I want to open this topic because more and more languages are moving to the voice collection phase (thanks to be able to get the minimum number of sentences!)
Now that your language is available for voice collection you might wonder, now what?
Keep in mind that in order to properly train Deep Speech algorithm there are a few big challenges:
- Get at least 2000 hours of voice recorded and validated.
- Get at least 1000 different/diverse speakers contributing.
Important: For the models training is important not to get the same sentence recorded more than once. So please keep in mind you will need to keep growing your sentences to accommodate more voice recordings. The math is calculated with 4 seconds per clip on average:
- The initial 5000 sentences will provide you buffer for around 5,5 hours of voice.
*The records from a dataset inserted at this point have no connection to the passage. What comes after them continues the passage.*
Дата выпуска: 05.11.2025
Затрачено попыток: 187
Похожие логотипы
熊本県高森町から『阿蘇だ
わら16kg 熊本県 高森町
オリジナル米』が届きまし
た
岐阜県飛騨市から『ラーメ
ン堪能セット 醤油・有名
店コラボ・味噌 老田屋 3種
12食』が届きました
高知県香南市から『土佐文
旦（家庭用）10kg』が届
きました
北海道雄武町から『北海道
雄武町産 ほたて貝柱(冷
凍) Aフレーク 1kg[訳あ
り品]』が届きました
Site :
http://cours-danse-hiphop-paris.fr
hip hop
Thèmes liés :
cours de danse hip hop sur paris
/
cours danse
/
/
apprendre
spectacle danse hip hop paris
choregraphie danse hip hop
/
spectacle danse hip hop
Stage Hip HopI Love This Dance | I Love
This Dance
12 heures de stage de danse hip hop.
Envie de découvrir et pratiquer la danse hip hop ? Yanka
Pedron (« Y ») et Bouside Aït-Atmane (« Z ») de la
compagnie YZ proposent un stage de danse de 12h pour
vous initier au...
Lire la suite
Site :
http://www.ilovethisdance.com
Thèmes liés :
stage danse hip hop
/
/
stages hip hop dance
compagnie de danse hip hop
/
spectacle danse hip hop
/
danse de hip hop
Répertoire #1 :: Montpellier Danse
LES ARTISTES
- For 10 hours you would need 9000 sentences.
- For 100 hours you would need 90000 sentences.
- For 2000 hours you would need 1800000 sentences.
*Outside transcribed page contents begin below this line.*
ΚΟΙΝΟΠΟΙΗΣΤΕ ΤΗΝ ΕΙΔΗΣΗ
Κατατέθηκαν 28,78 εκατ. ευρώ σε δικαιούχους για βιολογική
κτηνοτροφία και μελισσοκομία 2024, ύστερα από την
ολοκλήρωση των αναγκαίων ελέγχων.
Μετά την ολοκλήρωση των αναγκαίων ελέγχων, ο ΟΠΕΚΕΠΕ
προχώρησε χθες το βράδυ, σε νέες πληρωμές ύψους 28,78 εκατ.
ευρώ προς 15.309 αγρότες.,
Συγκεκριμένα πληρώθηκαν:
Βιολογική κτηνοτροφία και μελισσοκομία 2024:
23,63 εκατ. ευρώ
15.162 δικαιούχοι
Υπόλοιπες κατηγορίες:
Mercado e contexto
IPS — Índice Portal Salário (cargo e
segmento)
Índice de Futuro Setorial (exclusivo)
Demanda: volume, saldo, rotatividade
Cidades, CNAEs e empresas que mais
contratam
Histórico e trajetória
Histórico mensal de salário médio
We are currently working on new ways to collect this volume of sentences easily.
As a community volunteer you should not be scared about this big goals but rather think:
- How can I make the experience fun to get people contributing donating a lot of clips?
- How can engage big crowds of diverse people in order to also get more people contributing?
Let’s use this topic to share some ideas on how we are mobilizing our local communities, from events in Universities, to new ideas to collect voices outside the main app…
Let’s get free from the voice silos!